§ **Task directions**: Report each line of the entries below that includes "Fragen".

START Data supplied

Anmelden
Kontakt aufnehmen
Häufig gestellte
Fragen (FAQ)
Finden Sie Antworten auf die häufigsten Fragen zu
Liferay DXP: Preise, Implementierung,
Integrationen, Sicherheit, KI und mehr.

END Data supplied

§ **Answer to the exercise**:
Fragen (FAQ)
Finden Sie Antworten auf die häufigsten Fragen zu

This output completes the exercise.